• **Work request**:
Go through the material below and return each line with the string "components" in it.

==========

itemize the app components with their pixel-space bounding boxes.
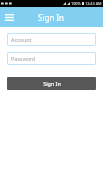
staticText: 12:43 AM [85, 1, 102, 6]
staticText: 100% [71, 1, 81, 6]
button[interactable]: Open navigation menu [2, 10, 17, 25]
staticText: Sign In [38, 12, 65, 23]
button[interactable]: Password [7, 52, 96, 65]
staticText: Sign In [43, 80, 61, 87]
button[interactable]: Account [7, 33, 96, 46]
staticText: Password [11, 55, 36, 62]
staticText: Account [11, 36, 32, 43]
button[interactable]: Sign In [7, 77, 96, 90]
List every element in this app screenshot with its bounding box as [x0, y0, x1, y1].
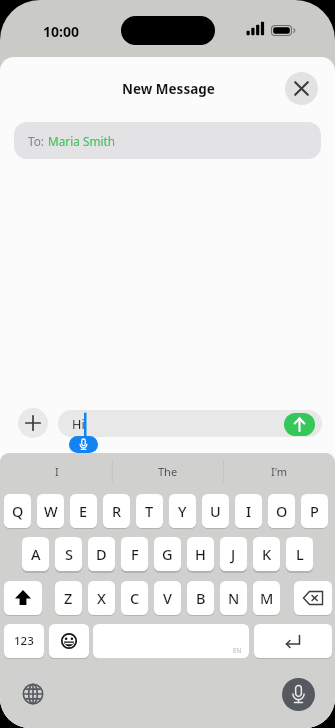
staticText: New Message	[122, 80, 215, 98]
staticText: C	[130, 588, 140, 608]
staticText: O	[276, 501, 288, 521]
staticText: Z	[64, 588, 73, 608]
staticText: J	[231, 544, 236, 564]
staticText: H	[195, 544, 206, 564]
button[interactable]: P	[301, 494, 328, 528]
staticText: X	[97, 588, 106, 608]
staticText: E	[79, 501, 88, 521]
button[interactable]: J	[220, 537, 247, 571]
staticText: To:	[28, 133, 48, 149]
button[interactable]	[282, 678, 315, 711]
button[interactable]: D	[88, 537, 115, 571]
button[interactable]: H	[187, 537, 214, 571]
staticText: Maria Smith	[48, 133, 116, 149]
staticText: W	[44, 501, 58, 521]
staticText: G	[162, 544, 173, 564]
staticText: R	[112, 501, 122, 521]
button[interactable]	[294, 581, 332, 615]
staticText: N	[228, 588, 240, 608]
staticText: T	[145, 501, 154, 521]
button[interactable]: I	[235, 494, 262, 528]
staticText: F	[131, 544, 139, 564]
staticText: V	[163, 588, 172, 608]
staticText: S	[65, 544, 73, 564]
button[interactable]: The	[138, 461, 198, 481]
staticText: 123	[14, 633, 34, 649]
staticText: 10:00	[43, 22, 79, 41]
staticText: I	[55, 464, 59, 479]
staticText: K	[262, 544, 272, 564]
staticText: M	[260, 588, 274, 608]
button[interactable]: K	[253, 537, 280, 571]
button[interactable]	[69, 436, 98, 453]
button[interactable]	[49, 624, 89, 658]
button[interactable]	[22, 683, 44, 705]
button[interactable]: T	[136, 494, 163, 528]
button[interactable]: E	[70, 494, 97, 528]
staticText: The	[158, 464, 178, 479]
button[interactable]: 123	[4, 624, 44, 658]
staticText: Y	[178, 501, 187, 521]
button[interactable]: U	[202, 494, 229, 528]
staticText: D	[96, 544, 107, 564]
button[interactable]: S	[55, 537, 82, 571]
button[interactable]: W	[37, 494, 64, 528]
button[interactable]: I'm	[249, 461, 309, 481]
button[interactable]: I	[27, 461, 87, 481]
button[interactable]: R	[103, 494, 130, 528]
button[interactable]: M	[253, 581, 280, 615]
button[interactable]: X	[88, 581, 115, 615]
button[interactable]	[4, 581, 42, 615]
button[interactable]: O	[268, 494, 295, 528]
button[interactable]: Y	[169, 494, 196, 528]
button[interactable]: F	[121, 537, 148, 571]
staticText: I'm	[271, 464, 288, 479]
staticText: EN	[233, 646, 242, 655]
staticText: P	[310, 501, 319, 521]
staticText: L	[296, 544, 304, 564]
staticText: Hi	[72, 415, 85, 432]
button[interactable]: Hi	[58, 410, 322, 437]
button[interactable]: C	[121, 581, 148, 615]
staticText: Q	[12, 501, 24, 521]
staticText: U	[210, 501, 221, 521]
button[interactable]	[254, 624, 332, 658]
button[interactable]: To:	[14, 122, 321, 159]
staticText: B	[196, 588, 206, 608]
button[interactable]	[284, 413, 315, 436]
button[interactable]: A	[22, 537, 49, 571]
button[interactable]	[285, 72, 318, 105]
button[interactable]: N	[220, 581, 247, 615]
button[interactable]: V	[154, 581, 181, 615]
button[interactable]: EN	[93, 624, 249, 658]
button[interactable]: L	[286, 537, 313, 571]
staticText: I	[246, 501, 252, 521]
button[interactable]: Z	[55, 581, 82, 615]
button[interactable]: B	[187, 581, 214, 615]
button[interactable]: Q	[4, 494, 31, 528]
button[interactable]	[18, 408, 48, 438]
button[interactable]: G	[154, 537, 181, 571]
staticText: A	[31, 544, 41, 564]
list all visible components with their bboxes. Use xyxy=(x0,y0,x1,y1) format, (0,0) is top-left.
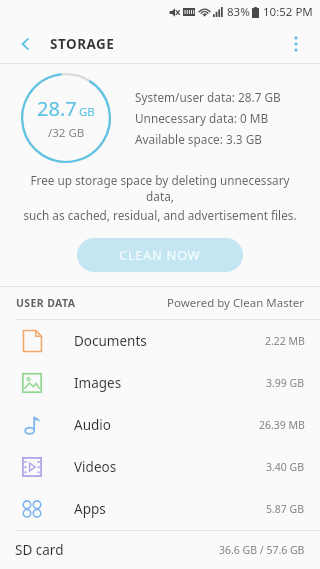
staticText: 10:52 PM xyxy=(263,4,313,20)
staticText: 3.40 GB xyxy=(266,460,305,474)
staticText: /32 GB xyxy=(48,125,85,141)
staticText: 83% xyxy=(227,4,250,20)
button[interactable]: More options xyxy=(278,26,314,62)
staticText: such as cached, residual, and advertisem… xyxy=(23,207,297,223)
button[interactable]: Apps xyxy=(0,488,320,530)
button[interactable]: Videos xyxy=(0,446,320,488)
staticText: STORAGE xyxy=(50,35,115,53)
staticText: 5.87 GB xyxy=(266,502,305,516)
staticText: 3.99 GB xyxy=(266,376,305,390)
staticText: Free up storage space by deleting unnece… xyxy=(18,172,302,204)
staticText: SD card xyxy=(15,541,64,559)
staticText: Videos xyxy=(74,458,117,476)
staticText: GB xyxy=(79,104,95,120)
staticText: CLEAN NOW xyxy=(119,246,201,264)
staticText: Documents xyxy=(74,332,147,350)
button[interactable]: CLEAN NOW xyxy=(77,238,243,272)
staticText: Audio xyxy=(74,416,111,434)
staticText: Available space: 3.3 GB xyxy=(135,131,262,147)
staticText: 28.7 xyxy=(37,95,77,122)
staticText: 36.6 GB / 57.6 GB xyxy=(219,543,305,557)
button[interactable]: Back xyxy=(8,26,44,62)
button[interactable]: Audio xyxy=(0,404,320,446)
button[interactable]: SD card xyxy=(0,531,320,569)
staticText: 2.22 MB xyxy=(265,334,305,348)
staticText: Apps xyxy=(74,500,106,518)
staticText: Unnecessary data: 0 MB xyxy=(135,110,269,126)
button[interactable]: Documents xyxy=(0,320,320,362)
staticText: Images xyxy=(74,374,122,392)
staticText: 26.39 MB xyxy=(259,418,305,432)
staticText: System/user data: 28.7 GB xyxy=(135,89,281,105)
staticText: Powered by Clean Master xyxy=(167,295,305,311)
staticText: USER DATA xyxy=(16,296,76,310)
button[interactable]: Images xyxy=(0,362,320,404)
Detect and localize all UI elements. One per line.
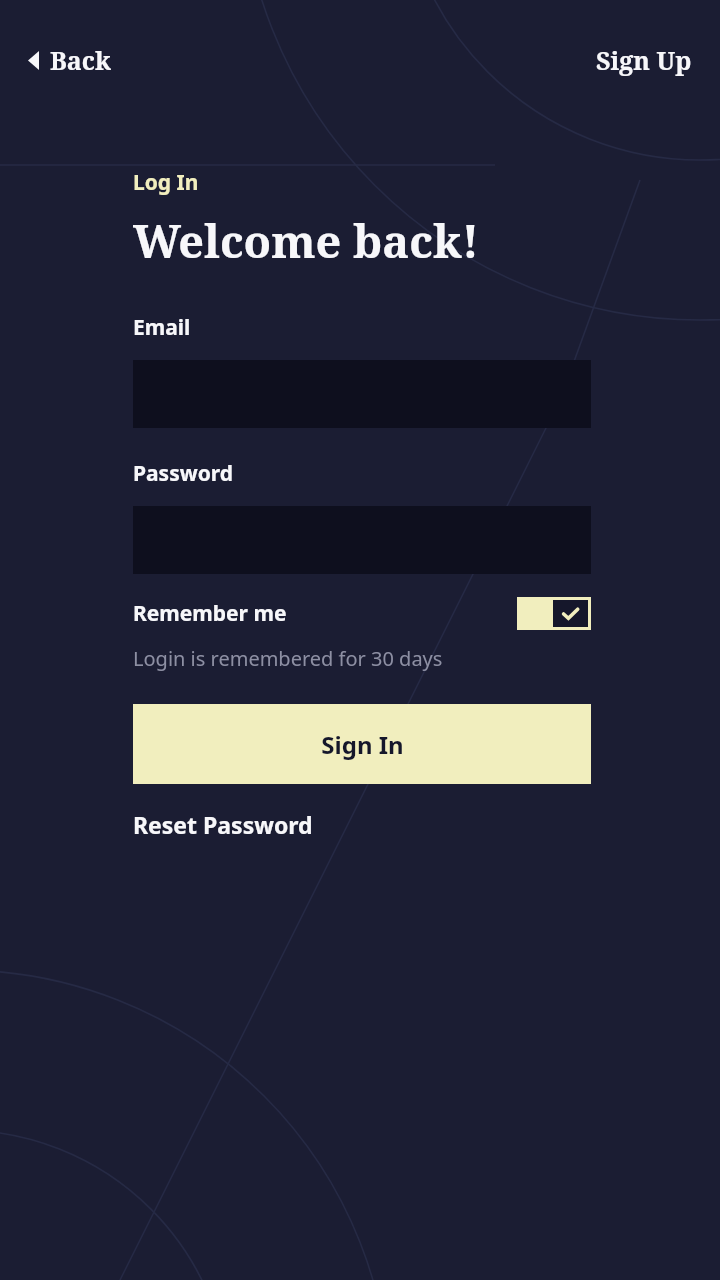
button[interactable]: Sign In	[133, 704, 591, 784]
staticText: Sign In	[321, 728, 404, 761]
button[interactable]: Sign Up	[582, 33, 706, 87]
button[interactable]: Reset Password	[133, 809, 313, 840]
button[interactable]: Remember me toggle, on	[517, 597, 591, 630]
staticText: Log In	[133, 168, 199, 197]
staticText: Reset Password	[133, 809, 313, 840]
staticText: Remember me	[133, 599, 287, 628]
staticText: Password	[133, 459, 234, 488]
staticText: Back	[50, 43, 111, 77]
staticText: Login is remembered for 30 days	[133, 645, 443, 672]
staticText: Sign Up	[596, 43, 692, 77]
staticText: Welcome back!	[133, 210, 479, 271]
staticText: Email	[133, 313, 191, 342]
button[interactable]: Back	[14, 33, 125, 87]
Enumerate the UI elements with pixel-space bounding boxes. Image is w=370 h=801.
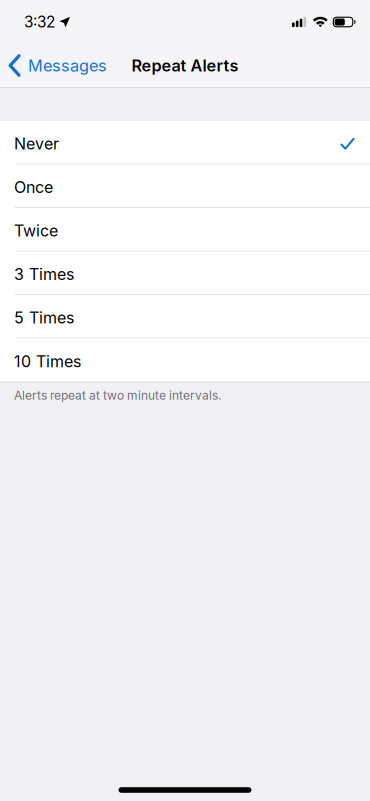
button[interactable]: 3 Times xyxy=(0,251,370,295)
staticText: Twice xyxy=(14,221,58,240)
staticText: Never xyxy=(14,134,59,153)
button[interactable]: Never xyxy=(0,121,370,164)
staticText: 10 Times xyxy=(14,352,81,371)
staticText: Alerts repeat at two minute intervals. xyxy=(14,388,221,403)
button[interactable]: 10 Times xyxy=(0,338,370,382)
button[interactable]: 5 Times xyxy=(0,295,370,338)
button[interactable]: Twice xyxy=(0,208,370,251)
staticText: Once xyxy=(14,178,53,197)
staticText: 3 Times xyxy=(14,264,74,284)
button[interactable]: Messages xyxy=(0,50,115,81)
staticText: Repeat Alerts xyxy=(132,56,238,75)
staticText: 3:32 xyxy=(24,13,55,31)
staticText: 5 Times xyxy=(14,308,74,327)
button[interactable]: Once xyxy=(0,164,370,208)
staticText: Messages xyxy=(28,56,107,75)
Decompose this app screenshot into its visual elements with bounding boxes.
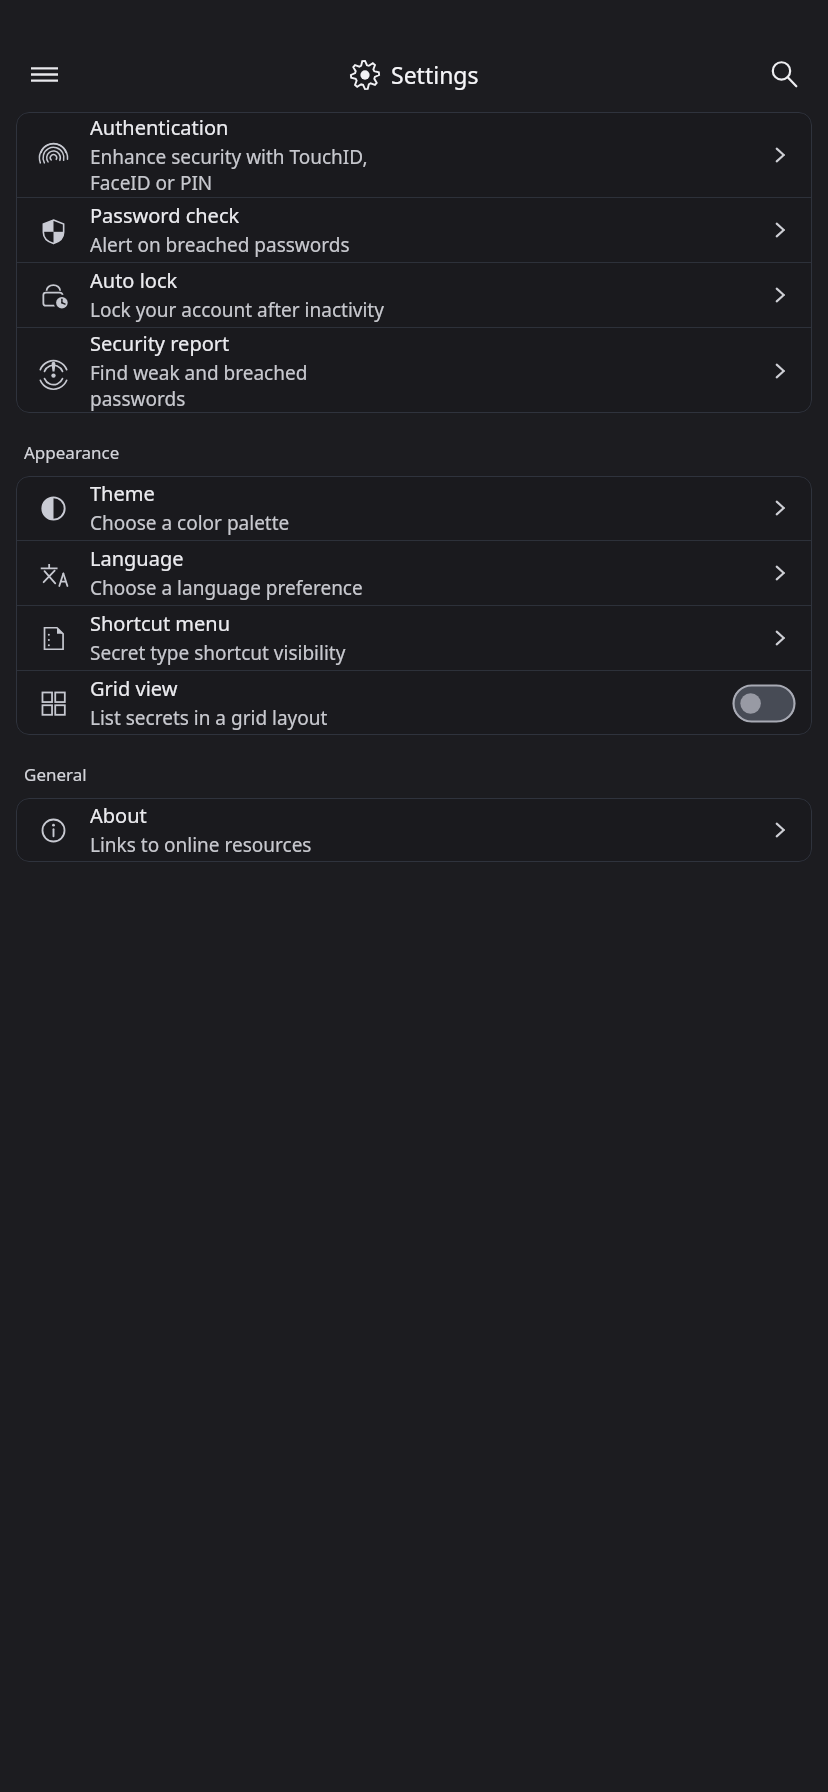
- staticText: Shortcut menu: [90, 610, 230, 637]
- staticText: Links to online resources: [90, 832, 312, 858]
- button[interactable]: Language: [16, 541, 812, 605]
- button[interactable]: Authentication: [16, 112, 812, 197]
- staticText: Password check: [90, 202, 240, 229]
- staticText: Settings: [391, 59, 479, 90]
- button[interactable]: Open navigation menu: [18, 48, 70, 100]
- button[interactable]: Security report: [16, 328, 812, 413]
- staticText: Authentication: [90, 114, 229, 141]
- staticText: Theme: [90, 480, 155, 507]
- button[interactable]: Shortcut menu: [16, 606, 812, 670]
- staticText: Appearance: [24, 441, 120, 464]
- button[interactable]: Theme: [16, 476, 812, 540]
- staticText: Find weak and breached passwords: [90, 360, 308, 412]
- staticText: Enhance security with TouchID, FaceID or…: [90, 144, 368, 196]
- staticText: List secrets in a grid layout: [90, 705, 328, 731]
- button[interactable]: Password check: [16, 198, 812, 262]
- staticText: Alert on breached passwords: [90, 232, 350, 258]
- button[interactable]: Grid view, off: [732, 684, 796, 723]
- staticText: Security report: [90, 330, 230, 357]
- staticText: Choose a language preference: [90, 575, 363, 601]
- staticText: About: [90, 802, 147, 829]
- button[interactable]: Grid view: [16, 671, 812, 735]
- staticText: Grid view: [90, 675, 178, 702]
- button[interactable]: Auto lock: [16, 263, 812, 327]
- staticText: Secret type shortcut visibility: [90, 640, 346, 666]
- button[interactable]: Search: [758, 48, 810, 100]
- staticText: Lock your account after inactivity: [90, 297, 384, 323]
- button[interactable]: About: [16, 798, 812, 862]
- staticText: Language: [90, 545, 184, 572]
- staticText: Choose a color palette: [90, 510, 290, 536]
- staticText: General: [24, 763, 87, 786]
- staticText: Auto lock: [90, 267, 178, 294]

==========

• **Your response**:
itemize the app components with their pixel-space bounding boxes.
list all visible components with their bboxes. Use xyxy=(x0,y0,x1,y1) format, (0,0) is top-left.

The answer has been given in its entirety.